People began to look at us as if we were freaks. The room became too small for Dad to practise in. He had by then punched practically everything in sight. He had made my mat threadbare by standing it against the wall and thumping it. He had punched holes in the mattress. He burst the bottom of one of Mum’s basins. He stopped listening to anything anyone said. He became so engrossed in his obsession. We couldn’t understand it. But it was when he took to boxing on the verandah that we abandoned all attempts to comprehend what had seized hold of his brain. Something had changed in him. His eyes became cool, serene, fierce, and narrowed, all at once. He seemed to look at people as if they were transparent, insubstantial. His knuckles became big and raw from bashing the backyard walls. One day I stumbled on him in the backyard. He had a cloth round his fists and he was hitting the wall with all his strength. He went on hitting till the white cloth was covered with his blood. Then he stopped.
‘To be a man is not a small thing,’ he would say to me.

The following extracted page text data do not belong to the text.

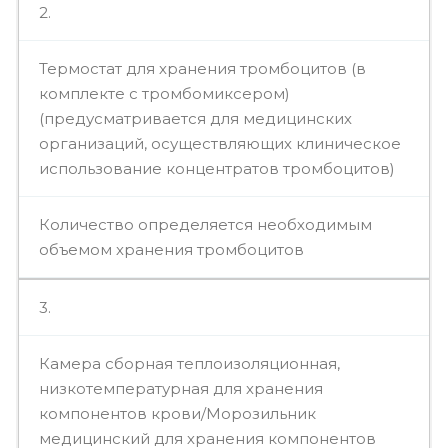
2.
Термостат для хранения тромбоцитов (в
комплекте с тромбомиксером)
(предусматривается для медицинских
организаций, осуществляющих клиническое
использование концентратов тромбоцитов)
Количество определяется необходимым
объемом хранения тромбоцитов
3.
Камера сборная теплоизоляционная,
низкотемпературная для хранения
компонентов крови/Морозильник
медицинский для хранения компонентов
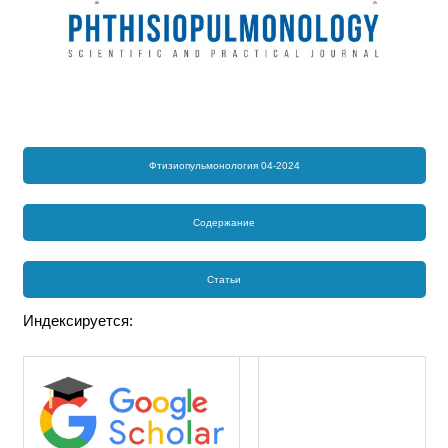
Фтизиопульмонология 04-2024
Содержание
Статьи
Индексируется:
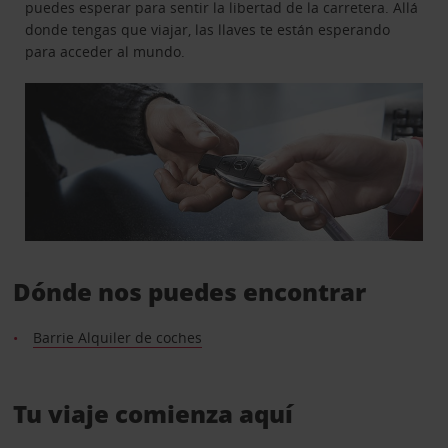
puedes esperar para sentir la libertad de la carretera. Allá
donde tengas que viajar, las llaves te están esperando
para acceder al mundo.
Dónde nos puedes encontrar
Barrie Alquiler de coches
Tu viaje comienza aquí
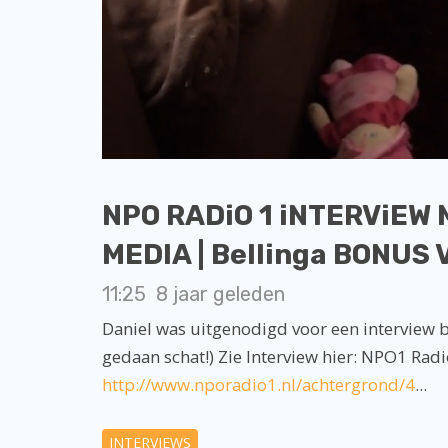
NPO RADiO 1 iNTERViEW
MEDIA | Bellinga BONUS 
11:25
8 jaar geleden
Daniel was uitgenodigd voor een interview 
gedaan schat!) Zie Interview hier: NPO1 Radi
http://www.nporadio1.nl/achtergrond/4
...
INTERVIEWS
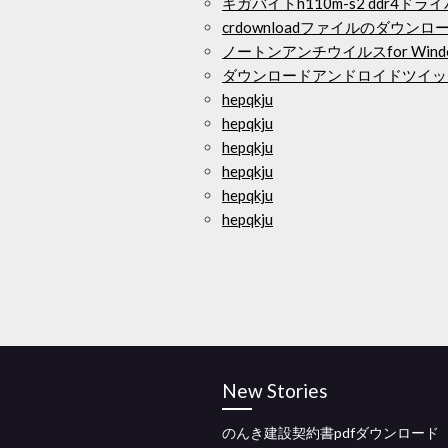
ギガバイトh110m-s2 ddr4ド
crdownloadファイルのダウン
ノートンアンチウイルスfor Wind
ダウンロードアンドロイドツイッ
hepqkju
hepqkju
hepqkju
hepqkju
hepqkju
hepqkju
New Stories
のんき建設契約書pdfダウンロード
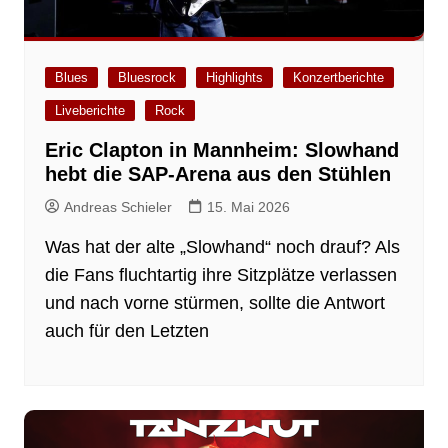
Blues
Bluesrock
Highlights
Konzertberichte
Liveberichte
Rock
Eric Clapton in Mannheim: Slowhand
hebt die SAP-Arena aus den Stühlen
Andreas Schieler
15. Mai 2026
Was hat der alte „Slowhand“ noch drauf? Als
die Fans fluchtartig ihre Sitzplätze verlassen
und nach vorne stürmen, sollte die Antwort
auch für den Letzten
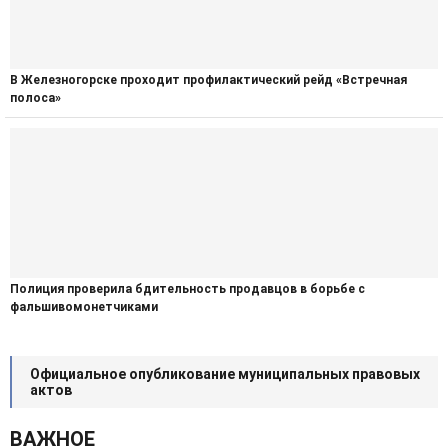
В Железногорске проходит профилактический рейд «Встречная
полоса»
Полиция проверила бдительность продавцов в борьбе с
фальшивомонетчиками
Официальное опубликование муниципальных правовых
актов
ВАЖНОЕ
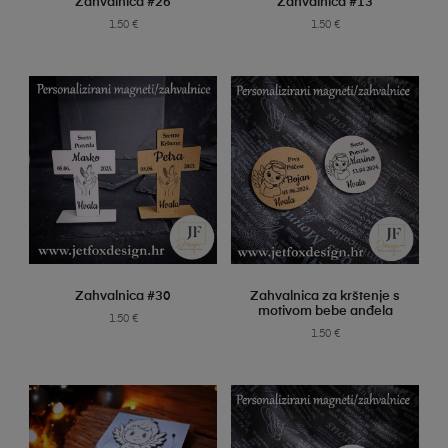
Zahvalnica #26
Zahvalnica #13
1.50
€
1.50
€
SELECT OPTIONS
SELECT OPTIONS
Zahvalnica #30
Zahvalnica za krštenje s
motivom bebe anđela
1.50
€
1.50
€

His shadow-boxing, however, began to attract attention. When he punched walls in the backyard the women would appear round the well, on the slightest pretext. Fetching water without using it suddenly became fashionable with the married and unmarried women. He didn’t mind performing to the crowd of women and children. But he got dissatisfied with the backyard because the water spilt on the floor made it difficult to do his footwork. One day he slipped and fell. The women laughed. The next evening he shadow-boxed down the passage. And that night, when he thought the world was asleep, he resumed training in the compound-front.